January 7, 2005
BLOOMINGTON, Ill.-On Monday, Jan. 17, from 3 p.m. to 9 p.m., the 15th annual Dr. Martin Luther King, Jr. National Holiday Gospel Festival will be held on the campus of Illinois Wesleyan University, in Presser Hall of Westbrook Auditorium, 1210 Park St., Bloomington.
The event in honor of the birth of Dr. Martin Luther King, Jr, the slain civil rights leader and Nobel Peace Prize Laureate, is free and open to the public.
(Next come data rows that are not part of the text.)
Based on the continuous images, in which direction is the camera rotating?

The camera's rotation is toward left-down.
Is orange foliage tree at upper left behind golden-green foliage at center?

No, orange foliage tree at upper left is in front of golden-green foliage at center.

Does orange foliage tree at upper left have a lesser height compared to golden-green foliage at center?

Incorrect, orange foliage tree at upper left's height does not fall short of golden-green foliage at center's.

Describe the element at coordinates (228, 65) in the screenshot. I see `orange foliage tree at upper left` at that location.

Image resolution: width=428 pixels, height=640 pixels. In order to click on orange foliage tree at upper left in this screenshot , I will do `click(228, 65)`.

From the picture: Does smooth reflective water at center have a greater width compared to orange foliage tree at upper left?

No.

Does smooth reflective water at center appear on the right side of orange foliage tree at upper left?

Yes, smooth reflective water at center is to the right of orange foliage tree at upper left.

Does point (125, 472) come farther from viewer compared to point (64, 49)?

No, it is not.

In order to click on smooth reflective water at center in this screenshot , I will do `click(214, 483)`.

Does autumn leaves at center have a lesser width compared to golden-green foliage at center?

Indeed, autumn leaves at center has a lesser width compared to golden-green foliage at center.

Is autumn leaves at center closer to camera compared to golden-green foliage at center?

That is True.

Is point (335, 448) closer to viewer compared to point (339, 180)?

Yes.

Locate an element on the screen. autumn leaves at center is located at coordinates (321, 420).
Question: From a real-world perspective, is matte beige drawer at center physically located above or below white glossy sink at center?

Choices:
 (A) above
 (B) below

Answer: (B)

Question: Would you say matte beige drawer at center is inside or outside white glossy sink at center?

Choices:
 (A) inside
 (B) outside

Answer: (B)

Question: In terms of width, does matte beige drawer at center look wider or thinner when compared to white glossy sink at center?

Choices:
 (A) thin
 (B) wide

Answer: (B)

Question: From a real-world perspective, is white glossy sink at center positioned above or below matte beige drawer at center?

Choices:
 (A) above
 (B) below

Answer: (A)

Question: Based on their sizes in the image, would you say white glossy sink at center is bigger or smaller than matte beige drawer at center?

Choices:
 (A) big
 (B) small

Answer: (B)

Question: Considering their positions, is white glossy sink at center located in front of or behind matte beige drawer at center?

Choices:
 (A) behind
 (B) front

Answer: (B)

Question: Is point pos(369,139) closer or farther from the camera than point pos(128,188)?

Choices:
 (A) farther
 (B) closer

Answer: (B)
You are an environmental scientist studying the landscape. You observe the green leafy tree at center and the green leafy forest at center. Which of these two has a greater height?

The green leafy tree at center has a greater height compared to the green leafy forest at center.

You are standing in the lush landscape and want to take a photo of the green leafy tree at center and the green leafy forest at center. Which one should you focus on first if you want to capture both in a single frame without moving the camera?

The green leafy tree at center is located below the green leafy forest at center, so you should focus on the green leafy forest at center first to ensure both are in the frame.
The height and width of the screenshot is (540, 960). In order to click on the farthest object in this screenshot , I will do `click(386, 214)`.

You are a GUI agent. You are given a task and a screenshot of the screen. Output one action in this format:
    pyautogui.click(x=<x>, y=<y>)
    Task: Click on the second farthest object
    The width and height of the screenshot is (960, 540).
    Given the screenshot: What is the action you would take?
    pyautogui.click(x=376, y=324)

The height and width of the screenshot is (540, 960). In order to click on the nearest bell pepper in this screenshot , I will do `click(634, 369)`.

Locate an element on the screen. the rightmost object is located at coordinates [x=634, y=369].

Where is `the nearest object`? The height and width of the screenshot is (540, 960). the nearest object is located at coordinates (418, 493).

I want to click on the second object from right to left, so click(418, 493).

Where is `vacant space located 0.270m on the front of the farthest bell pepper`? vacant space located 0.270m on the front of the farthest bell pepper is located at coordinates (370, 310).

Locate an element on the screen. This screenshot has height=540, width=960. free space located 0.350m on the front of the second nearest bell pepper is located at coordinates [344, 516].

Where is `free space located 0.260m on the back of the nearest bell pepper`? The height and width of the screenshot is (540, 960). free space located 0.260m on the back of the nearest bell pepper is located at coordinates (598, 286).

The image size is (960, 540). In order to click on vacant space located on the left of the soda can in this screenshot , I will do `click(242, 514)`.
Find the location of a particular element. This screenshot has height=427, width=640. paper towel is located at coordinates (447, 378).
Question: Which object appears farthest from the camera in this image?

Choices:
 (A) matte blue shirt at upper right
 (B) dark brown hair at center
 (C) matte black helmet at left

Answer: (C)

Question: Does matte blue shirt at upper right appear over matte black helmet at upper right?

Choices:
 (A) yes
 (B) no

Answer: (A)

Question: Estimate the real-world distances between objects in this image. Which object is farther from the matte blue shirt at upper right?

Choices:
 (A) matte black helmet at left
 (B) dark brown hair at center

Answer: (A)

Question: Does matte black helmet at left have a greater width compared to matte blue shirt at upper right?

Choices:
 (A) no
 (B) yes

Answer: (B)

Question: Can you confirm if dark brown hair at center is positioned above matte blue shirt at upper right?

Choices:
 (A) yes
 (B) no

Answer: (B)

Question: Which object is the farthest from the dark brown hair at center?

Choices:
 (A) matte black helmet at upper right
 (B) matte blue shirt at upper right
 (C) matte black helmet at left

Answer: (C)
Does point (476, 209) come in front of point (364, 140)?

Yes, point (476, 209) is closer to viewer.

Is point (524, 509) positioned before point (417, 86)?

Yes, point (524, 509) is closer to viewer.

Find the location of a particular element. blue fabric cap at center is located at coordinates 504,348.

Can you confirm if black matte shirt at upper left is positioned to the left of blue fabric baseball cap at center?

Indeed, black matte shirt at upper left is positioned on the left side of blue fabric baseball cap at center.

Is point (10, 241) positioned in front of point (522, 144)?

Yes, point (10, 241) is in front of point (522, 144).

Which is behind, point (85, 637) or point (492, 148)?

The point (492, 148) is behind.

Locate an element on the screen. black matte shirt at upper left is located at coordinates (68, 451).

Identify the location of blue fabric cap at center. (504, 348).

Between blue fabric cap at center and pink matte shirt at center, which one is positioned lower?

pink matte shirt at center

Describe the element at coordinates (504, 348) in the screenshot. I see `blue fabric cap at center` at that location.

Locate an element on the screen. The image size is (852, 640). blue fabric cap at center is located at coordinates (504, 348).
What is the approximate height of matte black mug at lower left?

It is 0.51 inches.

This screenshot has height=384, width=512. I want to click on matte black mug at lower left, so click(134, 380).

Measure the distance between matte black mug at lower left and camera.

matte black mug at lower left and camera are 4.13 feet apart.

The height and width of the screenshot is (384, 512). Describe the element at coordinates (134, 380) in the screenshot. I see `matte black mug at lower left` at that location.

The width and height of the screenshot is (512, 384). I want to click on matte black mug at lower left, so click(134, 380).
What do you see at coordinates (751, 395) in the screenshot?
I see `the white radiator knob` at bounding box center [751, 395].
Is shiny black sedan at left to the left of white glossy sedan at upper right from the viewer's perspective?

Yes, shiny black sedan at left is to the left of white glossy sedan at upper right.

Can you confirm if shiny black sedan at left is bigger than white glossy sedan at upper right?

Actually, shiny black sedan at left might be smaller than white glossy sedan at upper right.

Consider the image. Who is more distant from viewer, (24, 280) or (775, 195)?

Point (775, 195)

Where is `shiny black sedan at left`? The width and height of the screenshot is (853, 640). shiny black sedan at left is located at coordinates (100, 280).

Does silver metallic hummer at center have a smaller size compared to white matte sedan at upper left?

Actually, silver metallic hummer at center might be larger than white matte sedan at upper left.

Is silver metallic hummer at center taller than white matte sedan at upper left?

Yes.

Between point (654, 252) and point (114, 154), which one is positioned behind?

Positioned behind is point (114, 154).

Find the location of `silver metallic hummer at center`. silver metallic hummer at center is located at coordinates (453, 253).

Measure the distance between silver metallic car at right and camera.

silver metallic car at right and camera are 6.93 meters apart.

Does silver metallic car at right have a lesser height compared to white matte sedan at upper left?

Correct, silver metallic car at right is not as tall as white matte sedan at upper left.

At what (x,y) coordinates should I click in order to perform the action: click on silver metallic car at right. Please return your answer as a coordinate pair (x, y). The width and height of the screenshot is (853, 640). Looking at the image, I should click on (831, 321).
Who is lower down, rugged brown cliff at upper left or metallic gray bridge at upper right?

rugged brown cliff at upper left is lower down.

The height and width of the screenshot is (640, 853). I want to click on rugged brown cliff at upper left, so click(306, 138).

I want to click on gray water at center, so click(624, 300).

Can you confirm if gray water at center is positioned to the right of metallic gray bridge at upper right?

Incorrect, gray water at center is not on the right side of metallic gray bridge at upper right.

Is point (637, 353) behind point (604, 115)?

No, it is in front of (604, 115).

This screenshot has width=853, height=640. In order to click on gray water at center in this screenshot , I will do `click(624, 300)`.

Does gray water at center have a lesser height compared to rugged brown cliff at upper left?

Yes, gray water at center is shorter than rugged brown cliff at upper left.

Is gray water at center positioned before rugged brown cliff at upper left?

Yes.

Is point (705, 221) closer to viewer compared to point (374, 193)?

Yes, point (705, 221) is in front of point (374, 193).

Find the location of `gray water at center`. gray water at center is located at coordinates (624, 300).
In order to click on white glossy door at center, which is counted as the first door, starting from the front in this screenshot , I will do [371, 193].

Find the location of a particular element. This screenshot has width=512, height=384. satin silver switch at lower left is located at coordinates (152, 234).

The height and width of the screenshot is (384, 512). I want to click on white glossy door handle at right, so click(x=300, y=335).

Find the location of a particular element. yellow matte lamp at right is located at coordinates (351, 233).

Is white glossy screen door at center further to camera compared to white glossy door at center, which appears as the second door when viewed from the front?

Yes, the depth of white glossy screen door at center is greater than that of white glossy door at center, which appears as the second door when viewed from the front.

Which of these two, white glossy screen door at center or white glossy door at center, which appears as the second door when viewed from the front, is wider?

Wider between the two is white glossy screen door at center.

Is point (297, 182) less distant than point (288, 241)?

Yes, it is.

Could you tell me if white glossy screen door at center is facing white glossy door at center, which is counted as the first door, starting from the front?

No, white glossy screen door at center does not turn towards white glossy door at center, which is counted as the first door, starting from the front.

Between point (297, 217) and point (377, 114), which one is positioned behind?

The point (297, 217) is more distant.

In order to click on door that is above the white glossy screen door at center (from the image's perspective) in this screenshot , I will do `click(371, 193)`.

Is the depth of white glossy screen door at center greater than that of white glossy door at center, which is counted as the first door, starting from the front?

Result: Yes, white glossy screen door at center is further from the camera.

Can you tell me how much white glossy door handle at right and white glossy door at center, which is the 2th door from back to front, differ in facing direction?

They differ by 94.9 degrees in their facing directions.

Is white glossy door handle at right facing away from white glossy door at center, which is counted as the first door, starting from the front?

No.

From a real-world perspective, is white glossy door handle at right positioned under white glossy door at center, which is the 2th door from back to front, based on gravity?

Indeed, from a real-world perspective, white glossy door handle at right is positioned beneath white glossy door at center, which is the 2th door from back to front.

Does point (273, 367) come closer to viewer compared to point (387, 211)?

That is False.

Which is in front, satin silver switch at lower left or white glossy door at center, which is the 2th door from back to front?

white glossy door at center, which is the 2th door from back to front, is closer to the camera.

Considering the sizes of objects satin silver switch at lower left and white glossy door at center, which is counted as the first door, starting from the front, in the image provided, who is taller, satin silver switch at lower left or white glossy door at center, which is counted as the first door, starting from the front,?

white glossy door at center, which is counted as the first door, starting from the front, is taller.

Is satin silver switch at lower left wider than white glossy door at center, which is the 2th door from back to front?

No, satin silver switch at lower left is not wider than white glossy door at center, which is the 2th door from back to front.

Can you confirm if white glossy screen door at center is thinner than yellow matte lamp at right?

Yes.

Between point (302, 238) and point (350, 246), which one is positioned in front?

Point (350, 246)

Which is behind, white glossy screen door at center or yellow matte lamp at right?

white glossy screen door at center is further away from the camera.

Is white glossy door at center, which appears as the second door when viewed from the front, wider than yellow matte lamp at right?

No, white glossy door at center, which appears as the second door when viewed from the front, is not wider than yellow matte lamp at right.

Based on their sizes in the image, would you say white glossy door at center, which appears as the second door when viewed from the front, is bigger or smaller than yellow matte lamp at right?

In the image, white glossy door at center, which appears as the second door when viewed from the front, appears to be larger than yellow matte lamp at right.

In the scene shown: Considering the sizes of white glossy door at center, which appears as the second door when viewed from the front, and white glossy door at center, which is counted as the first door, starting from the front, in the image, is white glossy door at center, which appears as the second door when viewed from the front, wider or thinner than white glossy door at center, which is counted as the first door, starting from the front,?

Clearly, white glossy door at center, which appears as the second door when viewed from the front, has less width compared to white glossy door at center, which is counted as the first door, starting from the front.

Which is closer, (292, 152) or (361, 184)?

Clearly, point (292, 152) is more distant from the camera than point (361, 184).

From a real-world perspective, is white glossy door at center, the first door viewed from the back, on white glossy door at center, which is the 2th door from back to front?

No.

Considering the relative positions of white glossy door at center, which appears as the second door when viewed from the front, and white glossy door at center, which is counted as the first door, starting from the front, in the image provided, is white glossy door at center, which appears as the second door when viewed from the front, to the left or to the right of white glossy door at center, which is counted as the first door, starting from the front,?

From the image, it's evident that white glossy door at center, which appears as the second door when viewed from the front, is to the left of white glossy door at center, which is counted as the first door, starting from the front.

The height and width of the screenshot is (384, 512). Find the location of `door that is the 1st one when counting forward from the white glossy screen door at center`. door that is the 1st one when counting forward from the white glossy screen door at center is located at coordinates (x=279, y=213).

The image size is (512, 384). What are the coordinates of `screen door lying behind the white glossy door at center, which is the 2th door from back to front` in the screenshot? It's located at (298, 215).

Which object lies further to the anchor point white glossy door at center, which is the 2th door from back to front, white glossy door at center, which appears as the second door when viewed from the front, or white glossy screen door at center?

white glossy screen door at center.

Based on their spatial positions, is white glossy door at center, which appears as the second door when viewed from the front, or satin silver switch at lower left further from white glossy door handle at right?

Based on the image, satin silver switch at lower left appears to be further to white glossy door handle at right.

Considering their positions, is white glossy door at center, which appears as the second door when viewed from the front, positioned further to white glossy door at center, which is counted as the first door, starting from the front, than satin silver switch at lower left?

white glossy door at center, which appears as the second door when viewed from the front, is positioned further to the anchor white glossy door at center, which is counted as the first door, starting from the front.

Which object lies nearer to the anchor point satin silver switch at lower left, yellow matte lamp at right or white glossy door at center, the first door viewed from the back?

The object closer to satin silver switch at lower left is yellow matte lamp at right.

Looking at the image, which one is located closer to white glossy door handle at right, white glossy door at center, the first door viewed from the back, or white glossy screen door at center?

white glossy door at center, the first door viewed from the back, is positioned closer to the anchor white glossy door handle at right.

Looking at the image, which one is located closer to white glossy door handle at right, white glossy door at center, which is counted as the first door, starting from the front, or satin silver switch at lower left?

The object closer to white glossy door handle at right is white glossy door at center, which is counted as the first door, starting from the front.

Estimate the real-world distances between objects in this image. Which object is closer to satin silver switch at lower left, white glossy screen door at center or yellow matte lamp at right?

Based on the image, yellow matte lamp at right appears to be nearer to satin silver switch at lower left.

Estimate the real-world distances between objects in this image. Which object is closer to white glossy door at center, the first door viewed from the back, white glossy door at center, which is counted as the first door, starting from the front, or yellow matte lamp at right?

Founded by the United Community Gospel Singers of Bloomington and Normal and co-sponsored with Illinois Wesleyan University, the gospel festival was launched in 1991 by Corine Sims of Bloomington as a way to continue King's legacy. Several choirs, soloists, singers and dancers will perform, and elementary school students will receive awards for outstanding work in art on themes associated with Dr. Martin Luther King, Jr.
Among the choirs scheduled to appear on the program will be Malcolm Williams and the Voices of Great Faith from Chicago, Gayles Memorial Mass Choir from Aurora, and The Fantastic Jones Family from Springfield.
At the age of 27, King organized a boycott of the public transportation system in Montgomery, Ala., as a protest against racial discrimination. He visited Illinois Wesleyan on Feb. 14, 1961, where he addressed an audience of more than 500 at the annual Religious Emphasis Banquet. He also met with students in their classes and more informally at meal time.
Four and one-half years later on Feb. 10, 1966, King made a return trip to the University as a national leader of the civil-rights movement and the recipient of the 1964 Nobel Peace Prize. He addressed approximately 3,000 people at the Fred Young Field house, where he told the audience, “We must work to change the climate that makes for bitterness that causes individuals to turn to these types of self-destruction.”
King was assassinated in Memphis, Tenn., at the age of 39, on April 4, 1968. An estimated 75,000 people attended his April 9 funeral in Atlanta, Ga. One week after he was gunned down, President Lyndon B. Johnson signed into federal law the 1968 Civil Rights Act.
Three of King's children-Yolanda, Martin III, and Bernice-have brought their father's message of non-violent social change, social justice, and brotherhood to Illinois Wesleyan. His nephew, Vernon King, has twice addressed the Gospel Festival.